Work item.
Keep every line of the data below that has the string "preside" and present those lines.
[Entries supplied]
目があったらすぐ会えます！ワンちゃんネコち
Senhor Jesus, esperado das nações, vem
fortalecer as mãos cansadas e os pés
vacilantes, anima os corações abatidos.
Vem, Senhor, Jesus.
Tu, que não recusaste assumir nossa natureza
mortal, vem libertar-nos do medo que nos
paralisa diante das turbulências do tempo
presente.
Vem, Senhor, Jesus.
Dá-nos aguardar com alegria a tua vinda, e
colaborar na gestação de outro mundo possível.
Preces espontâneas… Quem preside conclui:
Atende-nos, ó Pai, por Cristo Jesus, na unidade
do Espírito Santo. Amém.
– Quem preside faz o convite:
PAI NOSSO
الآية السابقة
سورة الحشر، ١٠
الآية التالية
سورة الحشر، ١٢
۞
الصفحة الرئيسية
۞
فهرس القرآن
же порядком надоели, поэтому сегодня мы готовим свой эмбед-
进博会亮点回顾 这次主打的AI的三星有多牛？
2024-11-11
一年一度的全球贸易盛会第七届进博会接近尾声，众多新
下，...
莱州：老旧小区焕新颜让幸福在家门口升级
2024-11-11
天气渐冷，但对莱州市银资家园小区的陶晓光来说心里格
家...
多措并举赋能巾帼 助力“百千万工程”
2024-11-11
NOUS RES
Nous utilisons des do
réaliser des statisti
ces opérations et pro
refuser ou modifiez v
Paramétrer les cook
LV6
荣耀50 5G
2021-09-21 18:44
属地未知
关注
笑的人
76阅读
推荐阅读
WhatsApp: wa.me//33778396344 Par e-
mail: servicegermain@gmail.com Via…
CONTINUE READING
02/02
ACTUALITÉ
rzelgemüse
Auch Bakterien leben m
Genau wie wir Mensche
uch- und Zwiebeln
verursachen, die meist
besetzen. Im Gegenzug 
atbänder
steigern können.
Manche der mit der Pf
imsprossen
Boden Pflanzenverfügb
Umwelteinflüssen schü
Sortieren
[/Entries supplied]
Solution to the problem.
Preces espontâneas… Quem preside conclui:
– Quem preside faz o convite:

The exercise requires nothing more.